Realtime Adaptive Streaming LLC v. Sling TV: “Red Flags” in § 285 Fee Awards

In a significant opinion issued on August 23, 2024, the Federal Circuit vacated a district court’s award of attorneys’ fees under 35 U.S.C. § 285 in Realtime Adaptive Streaming LLC v. Sling TV, LLC, No. 23-1035. The decision serves as a clarifying reminder that the label “exceptional” requires more than a retrospective string of unfavorable rulings. It demands careful judicial scrutiny of the substantive merit of each supposed “red flag.”

Background

The litigation arose from Realtime’s assertion of several patents, including U.S. Patent No. 8,867,610 (“the ’610 patent”), which was ultimately found invalid under § 101. After prevailing at summary judgment and on appeal, DISH moved for attorneys’ fees. The district court granted the motion, identifying six “red flags” that allegedly should have warned Realtime of the weakness of its case.

These red flags included:

  1. The Google and Netflix district court decisions finding claims of the related ’535 patent ineligible under § 101.
  2. The Federal Circuit’s nonprecedential decision in Adaptive Streaming Inc. v. Netflix, Inc., 836 F. App’x 900 (Fed. Cir. 2020).
  3. IPR decisions invalidating claims of the ’535 patent.
  4. Non-final Office Actions during reexamination of the ’610 patent.
  5. A warning letter from DISH.
  6. Expert opinions from DISH’s technical expert, Dr. Alan Bovik.

The district court concluded that, in light of these events, Realtime’s “dogged pursuit” of the litigation rendered the case exceptional.
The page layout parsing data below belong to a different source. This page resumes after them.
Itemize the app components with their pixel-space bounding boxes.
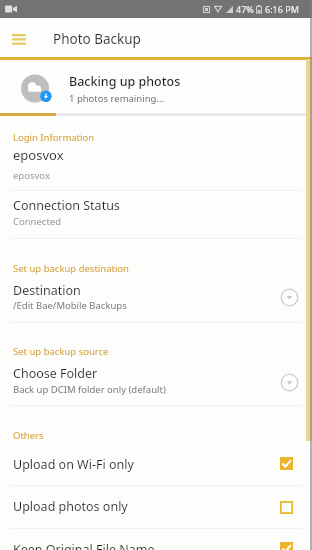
staticText: Backing up photos bbox=[69, 73, 181, 90]
staticText: /Edit Bae/Mobile Backups bbox=[13, 299, 127, 312]
staticText: 47% bbox=[236, 3, 254, 15]
staticText: eposvox bbox=[13, 169, 50, 182]
staticText: Choose Folder bbox=[13, 365, 98, 382]
staticText: 6:16 PM bbox=[265, 3, 299, 15]
button[interactable]: Expand options bbox=[278, 286, 300, 308]
staticText: Upload photos only bbox=[13, 498, 128, 515]
button[interactable]: Upload photos only, unchecked bbox=[275, 496, 297, 518]
button[interactable]: Expand options bbox=[278, 371, 300, 393]
staticText: Destination bbox=[13, 282, 81, 299]
button[interactable]: Keep Original File Name, checked bbox=[275, 537, 297, 550]
staticText: Login Information bbox=[13, 131, 95, 144]
button[interactable] bbox=[0, 494, 312, 528]
button[interactable] bbox=[0, 60, 312, 112]
staticText: eposvox bbox=[13, 146, 64, 164]
button[interactable] bbox=[0, 194, 312, 238]
staticText: Connection Status bbox=[13, 197, 120, 214]
staticText: Connected bbox=[13, 215, 62, 228]
button[interactable] bbox=[0, 363, 312, 405]
staticText: Back up DCIM folder only (default) bbox=[13, 383, 166, 396]
staticText: 1 photos remaining... bbox=[69, 92, 164, 105]
staticText: Keep Original File Name bbox=[13, 541, 155, 550]
button[interactable]: Open navigation drawer bbox=[6, 26, 32, 52]
button[interactable] bbox=[0, 280, 312, 322]
staticText: Set up backup source bbox=[13, 345, 109, 358]
button[interactable] bbox=[0, 452, 312, 485]
staticText: Photo Backup bbox=[53, 30, 141, 48]
staticText: Upload on Wi-Fi only bbox=[13, 456, 134, 473]
staticText: Set up backup destination bbox=[13, 262, 129, 275]
button[interactable]: Upload on Wi-Fi only, checked bbox=[275, 452, 297, 474]
button[interactable] bbox=[0, 146, 312, 188]
staticText: Others bbox=[13, 429, 44, 442]
button[interactable] bbox=[0, 536, 312, 550]
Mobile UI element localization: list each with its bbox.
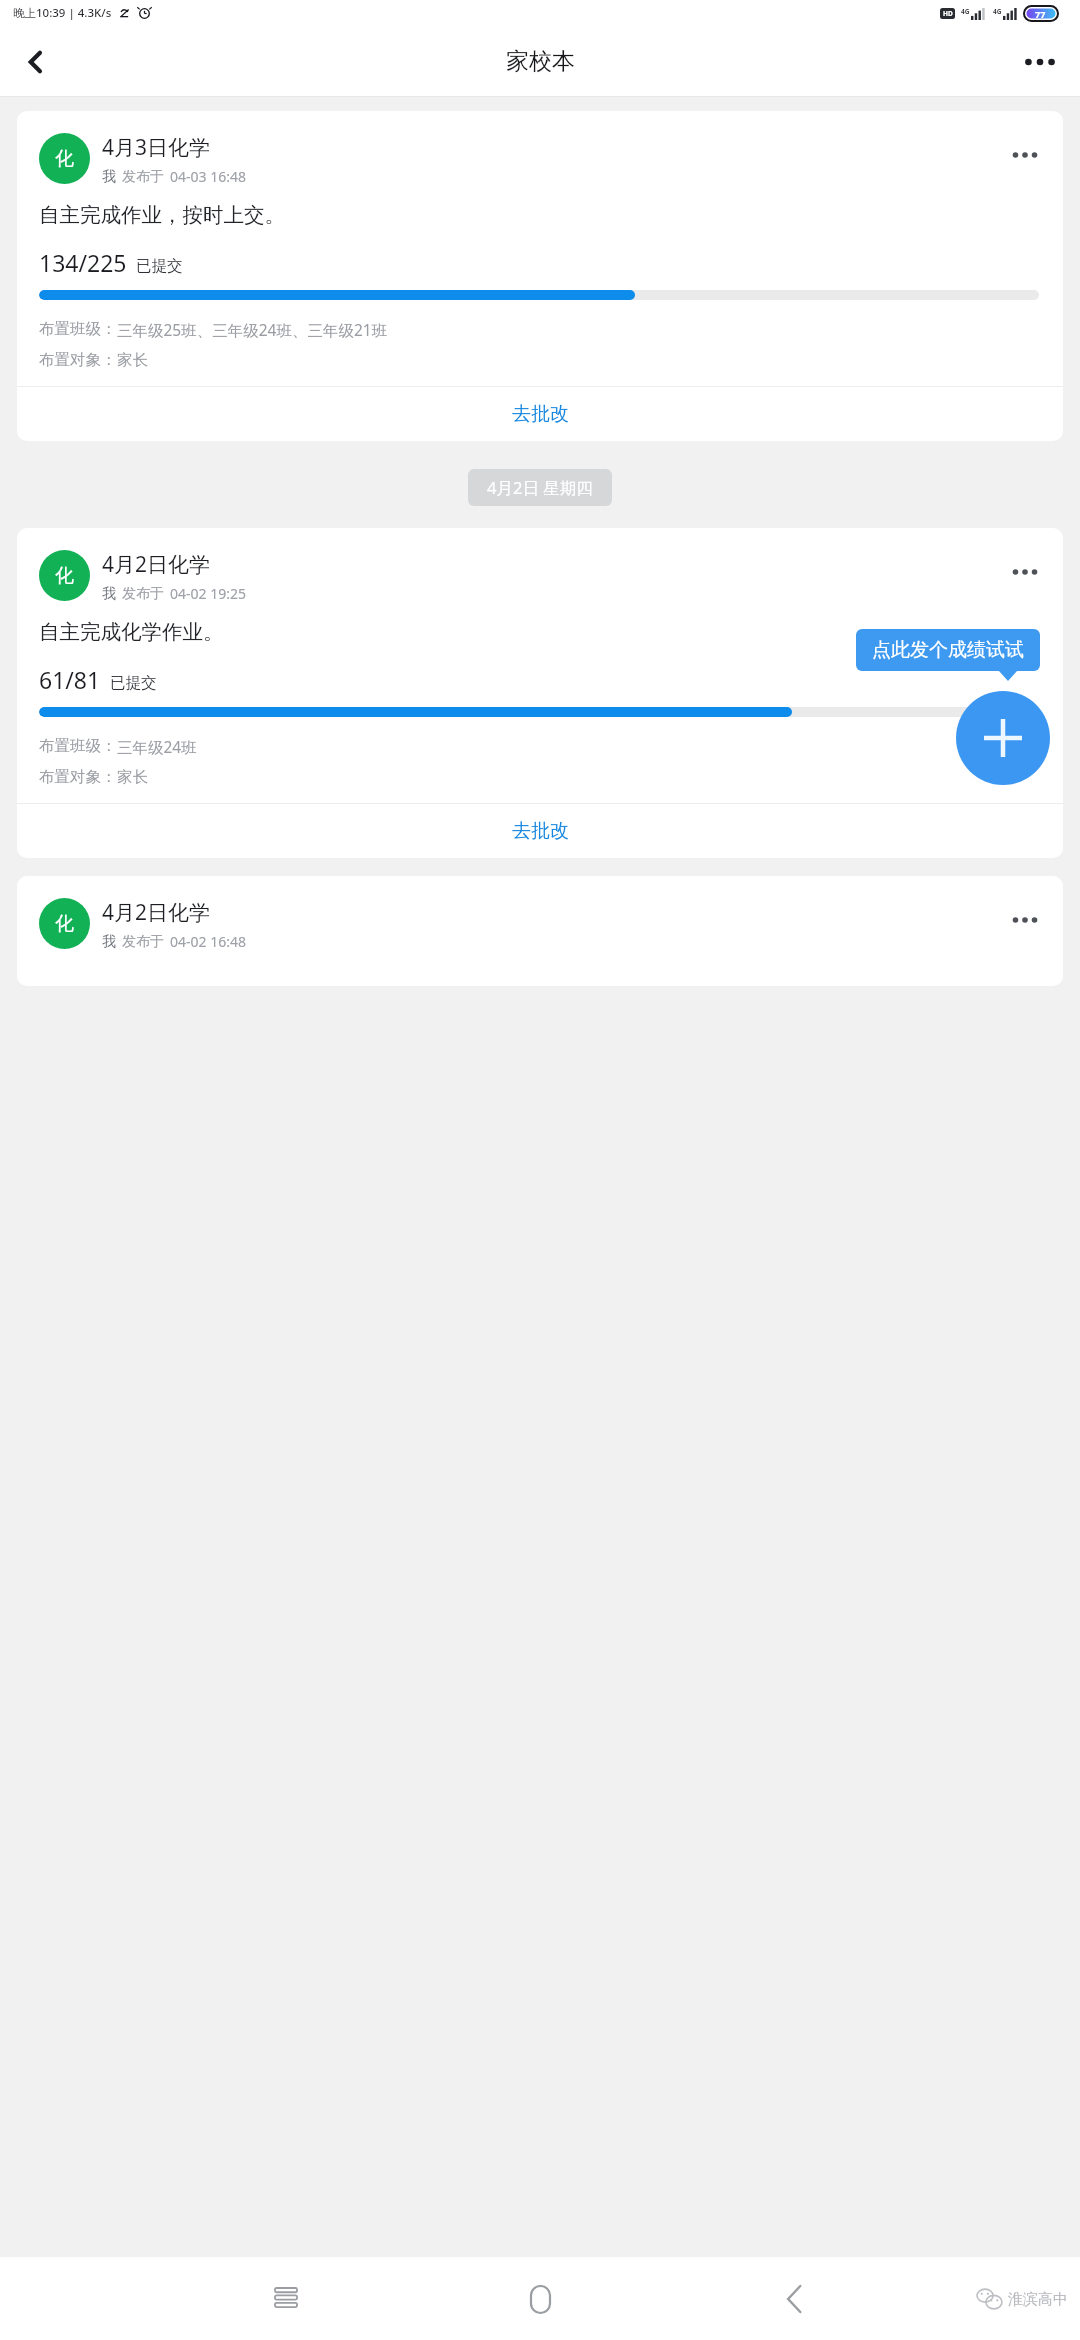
button[interactable]: More options [1012,34,1068,90]
staticText: 134/225 [39,247,127,278]
button[interactable]: 去批改 [17,387,1063,441]
staticText: 4月3日化学 [102,133,211,162]
staticText: 04-02 19:25 [170,584,246,603]
staticText: 家长 [117,767,148,787]
button[interactable]: More [1003,898,1047,942]
staticText: 61/81 [39,664,101,695]
staticText: 化 [55,564,74,588]
staticText: 发布于 [122,933,164,951]
staticText: 4月2日化学 [102,898,211,927]
button[interactable]: Home [512,2271,568,2327]
button[interactable]: More [1003,550,1047,594]
staticText: 化 [55,147,74,171]
staticText: 淮滨高中 [1008,2290,1068,2309]
button[interactable]: More [1003,133,1047,177]
staticText: 自主完成作业，按时上交。 [39,202,285,228]
staticText: 77 [1035,8,1046,20]
staticText: HD [943,9,953,18]
staticText: 我 [102,933,116,951]
staticText: 4G [961,7,970,16]
staticText: 已提交 [110,673,157,693]
staticText: 家长 [117,350,148,370]
staticText: 化 [55,912,74,936]
button[interactable]: Add [956,691,1050,785]
staticText: 04-02 16:48 [170,932,246,951]
staticText: 布置对象： [39,350,117,370]
staticText: 点此发个成绩试试 [872,638,1024,662]
staticText: 三年级24班 [117,736,197,757]
staticText: 发布于 [122,168,164,186]
staticText: 布置班级： [39,736,117,756]
staticText: 布置班级： [39,319,117,339]
staticText: 布置对象： [39,767,117,787]
staticText: 我 [102,168,116,186]
staticText: 已提交 [136,256,183,276]
staticText: 自主完成化学作业。 [39,619,224,645]
button[interactable]: Back [8,34,64,90]
button[interactable]: 去批改 [17,804,1063,858]
staticText: 4月2日化学 [102,550,211,579]
staticText: 我 [102,585,116,603]
button[interactable]: Back [766,2271,822,2327]
button[interactable]: 化 [17,876,1063,986]
staticText: 发布于 [122,585,164,603]
button[interactable]: 化 [17,528,1063,858]
button[interactable]: 点此发个成绩试试 [856,629,1040,671]
staticText: 04-03 16:48 [170,167,246,186]
button[interactable]: 化 [17,111,1063,441]
staticText: 去批改 [512,819,569,843]
staticText: 三年级25班、三年级24班、三年级21班 [117,319,388,340]
staticText: 家校本 [506,47,575,76]
button[interactable]: Recents [258,2271,314,2327]
staticText: 晚上10:39 | 4.3K/s [13,5,112,21]
staticText: 去批改 [512,402,569,426]
staticText: 4G [993,7,1002,16]
staticText: 4月2日 星期四 [487,476,593,499]
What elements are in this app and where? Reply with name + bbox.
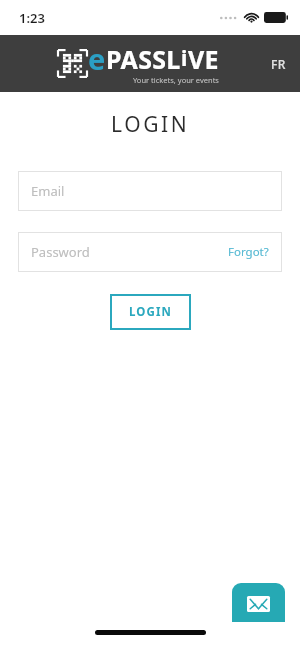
button[interactable]: Password xyxy=(18,232,282,272)
staticText: PASSL xyxy=(106,42,181,76)
staticText: Email xyxy=(31,182,65,200)
staticText: 1:23 xyxy=(19,9,45,27)
button[interactable]: FR xyxy=(257,46,300,82)
staticText: Forgot? xyxy=(228,244,269,260)
staticText: FR xyxy=(271,56,286,72)
staticText: i xyxy=(181,44,188,73)
staticText: e xyxy=(88,39,106,78)
staticText: LOGIN xyxy=(111,110,190,139)
staticText: LOGIN xyxy=(129,304,172,320)
button[interactable]: Email xyxy=(18,171,282,211)
button[interactable]: LOGIN xyxy=(110,294,191,330)
staticText: Password xyxy=(31,243,90,261)
button[interactable]: Contact us xyxy=(232,583,285,636)
button[interactable]: Forgot? xyxy=(228,244,269,260)
staticText: Your tickets, your events xyxy=(133,75,219,85)
staticText: VE xyxy=(188,42,219,76)
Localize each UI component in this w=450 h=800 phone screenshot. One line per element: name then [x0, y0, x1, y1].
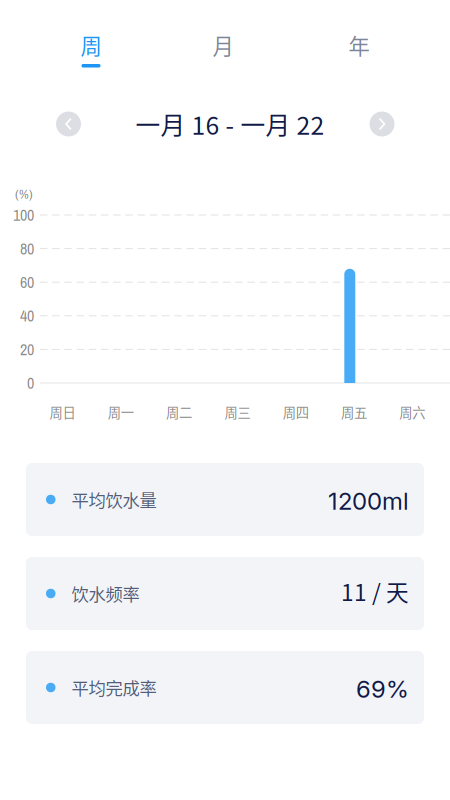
button[interactable]: 年 — [314, 33, 404, 57]
staticText: 周 — [80, 30, 102, 60]
staticText: 80 — [20, 238, 34, 259]
staticText: 周三 — [224, 402, 250, 422]
staticText: 周日 — [50, 402, 76, 422]
staticText: 40 — [20, 305, 34, 327]
staticText: 1200ml — [328, 486, 409, 516]
staticText: 饮水频率 — [72, 581, 140, 606]
staticText: 周四 — [283, 402, 309, 422]
staticText: 20 — [20, 339, 34, 360]
staticText: 周一 — [108, 402, 134, 422]
staticText: 11 / 天 — [341, 575, 409, 607]
button[interactable]: Previous week — [56, 112, 81, 136]
button[interactable]: 周 — [46, 33, 136, 85]
staticText: 平均饮水量 — [72, 487, 156, 512]
staticText: 60 — [20, 271, 34, 293]
button[interactable]: 平均饮水量 — [26, 463, 424, 536]
staticText: 100 — [13, 204, 34, 226]
button[interactable]: Next week — [370, 112, 394, 136]
staticText: 0 — [27, 372, 34, 394]
staticText: 周六 — [399, 402, 425, 422]
button[interactable]: 饮水频率 — [26, 557, 424, 630]
staticText: 周五 — [341, 402, 367, 422]
staticText: 一月 16 - 一月 22 — [136, 106, 324, 142]
staticText: 69% — [356, 674, 409, 704]
staticText: (%) — [15, 185, 33, 203]
button[interactable]: 月 — [178, 33, 268, 57]
staticText: 年 — [348, 30, 370, 60]
staticText: 月 — [212, 30, 234, 60]
button[interactable]: 平均完成率 — [26, 651, 424, 724]
staticText: 周二 — [166, 402, 192, 422]
staticText: 平均完成率 — [72, 675, 156, 700]
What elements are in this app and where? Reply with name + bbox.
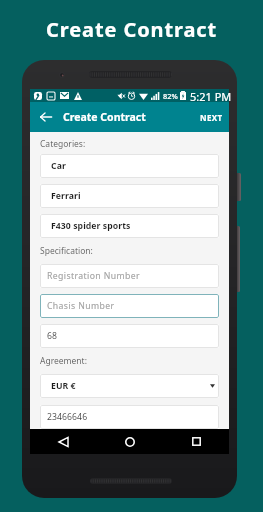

Federal Circuit: Some Red Flags Are Not So Red

On appeal, the Federal Circuit emphasized the discretion afforded to district courts under Octane Fitness, LLC v. ICON Health & Fitness, Inc., 572 U.S. 545 (2014), but reminded that such discretion is not unbounded. Relying on Highmark Inc. v. Allcare Health Mgmt. Sys., Inc., 572 U.S. 559 (2014), the court applied an abuse-of-discretion standard and found that the district court had erred in the weight—and in some cases, the very relevance—assigned to several of the six red flags.

Notably:

  • Google and Netflix Decisions: The Federal Circuit upheld their relevance, finding the claims in Realtime were “essentially the same in substance” as those invalidated in the earlier cases. These were fair warning signs of potential ineligibility.
  • Adaptive Streaming: By contrast, the court found this decision inapposite. The technology at issue was materially different, and the Federal Circuit criticized the district court for relying on a nonprecedential opinion without a rigorous comparison of claim language.
  • Board Decisions (IPRs and Reexams): The court distinguished prior art invalidity under §§ 102/103 from conventionality under Alice Step Two, citing Berkheimer v. HP Inc., 881 F.3d 1360, 1369 (Fed. Cir. 2018), and Bascom Global Internet Servs., Inc. v. AT&T Mobility LLC, 827 F.3d 1341, 1350 (Fed. Cir. 2016). The district court failed to bridge this analytical gap.
  • Notice Letter: The mere act of sending a letter threatening fees does not convert a case into an exceptional one. The Federal Circuit noted that such letters could become a routine tactic if courts accepted them as decisive evidence of exceptionality.
  • Expert Opinions: The court rejected the notion that a party’s failure to adopt the opposing expert’s views—absent a clear showing of meritless advocacy—could support a fee award. Competing expert declarations are a hallmark of patent litigation, not an aberration.

Practical Takeaways

The decision reinforces that fee awards must be grounded in a holistic and fact-specific analysis, not a checklist of litigation setbacks. While unfavorable precedent or IPR outcomes may legitimately raise concerns about a case’s merit, they do not by themselves justify shifting fees.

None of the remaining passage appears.